With all that in mind, let’s talk about some newer things here. Would you believe that there is a treatment currently available, that has withstood the test of peer review, that is available to every physician, and just about every physician knows about it. It is safe and easy to take and works in up to 50% of cases.
What I’m talking about is salt and water, volume expansion. I know you have all heard about the studies at Johns Hopkins. We’ve also been doing the same studies for three and half years and have published several papers on it. You may know that somewhere between 70% and 90% of patients with CFS and FM have low blood pressure and what we call neurally mediated hypotension.

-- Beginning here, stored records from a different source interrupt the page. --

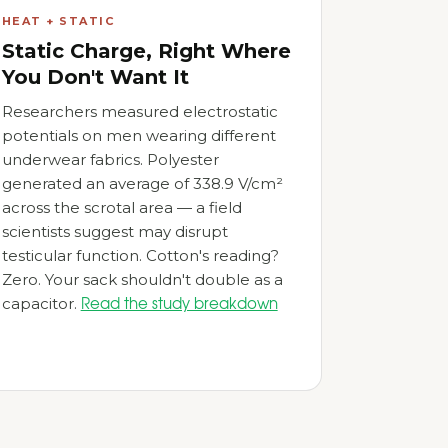
HEAT + STATIC
Static Charge, Right Where
You Don't Want It
Researchers measured electrostatic
potentials on men wearing different
underwear fabrics. Polyester
generated an average of 338.9 V/cm²
across the scrotal area — a field
scientists suggest may disrupt
testicular function. Cotton's reading?
Zero. Your sack shouldn't double as a
capacitor.
Read the study breakdown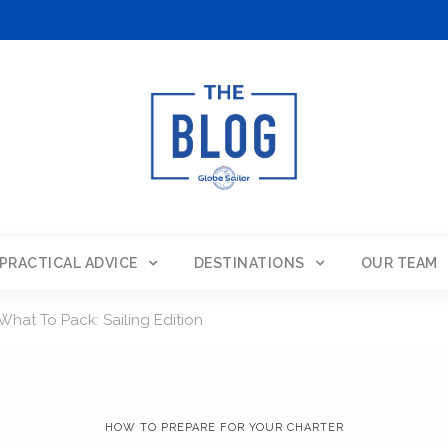
PRACTICAL ADVICE
DESTINATIONS
OUR TEAM
What To Pack: Sailing Edition
HOW TO PREPARE FOR YOUR CHARTER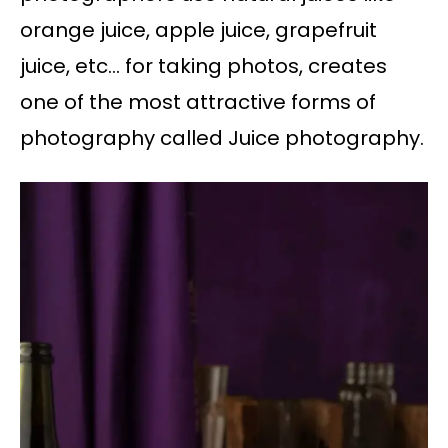
orange juice, apple juice, grapefruit
juice, etc… for taking photos, creates
one of the most attractive forms of
photography called Juice photography.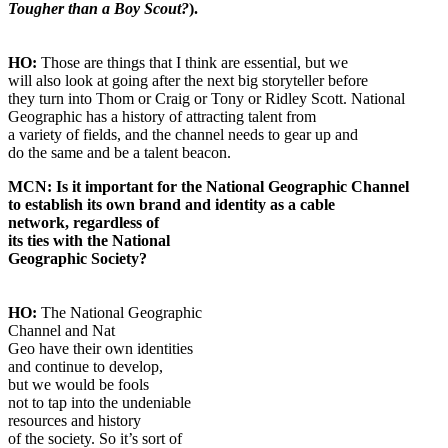
Tougher than a Boy Scout?
).
HO:
Those are things that I think are essential, but we
will also look at going after the next big storyteller before
they turn into Thom or Craig or Tony or Ridley Scott. National
Geographic has a history of attracting talent from
a variety of fields, and the channel needs to gear up and
do the same and be a talent beacon.
MCN: Is it important for the National Geographic Channel
to establish its own brand and identity as a cable
network, regardless of
its ties with the National
Geographic Society?
HO:
The National Geographic
Channel and Nat
Geo have their own identities
and continue to develop,
but we would be fools
not to tap into the undeniable
resources and history
of the society. So it’s sort of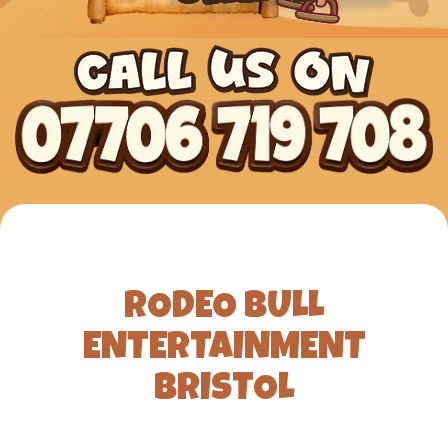
RODEO BULL
ENTERTAINMENT
BRISTOL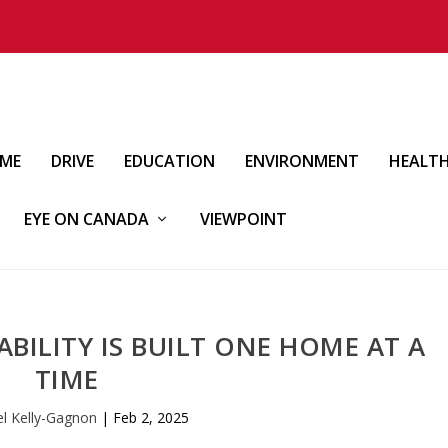
IME
DRIVE
EDUCATION
ENVIRONMENT
HEALT
EYE ON CANADA
VIEWPOINT
BILITY IS BUILT ONE HOME AT A
TIME
el Kelly-Gagnon
|
Feb 2, 2025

When a normal person stands up, when I’m sitting or lying and I stand up, gravity pulls blood down to my legs. My heart senses it and sends a signal to the brain that the blood pressure is dropping. The brain sends a signal back to the heart to beat faster, to beat stronger. That brings my blood pressure back up and I do fine. When patients with CFS stand up, the blood pressure goes down, the signal is picked up by the heart that the blood pressure is falling. There’s a false signal that goes to the brain. The signal goes to the brain but, for some reason, when the signal comes back, you release more adrenaline.
Epinephrine is the technical term for it. That actually causes the blood pressure to drop and the heart rate to drop. You actually get worse and may faint dead away. About 50% faint dead away and about 50% just get sick as the dickens. It is an easy problem to fix. What we have to do is raise the overall blood pressure. That will help. To do that, drink a lot of water, 64 oz, or eight glasses a day. Take extra salt, generally starting with 2-6 grams of salt a day. Two grams of salt is roughly a teaspoon of salt, so it is a lot of salt.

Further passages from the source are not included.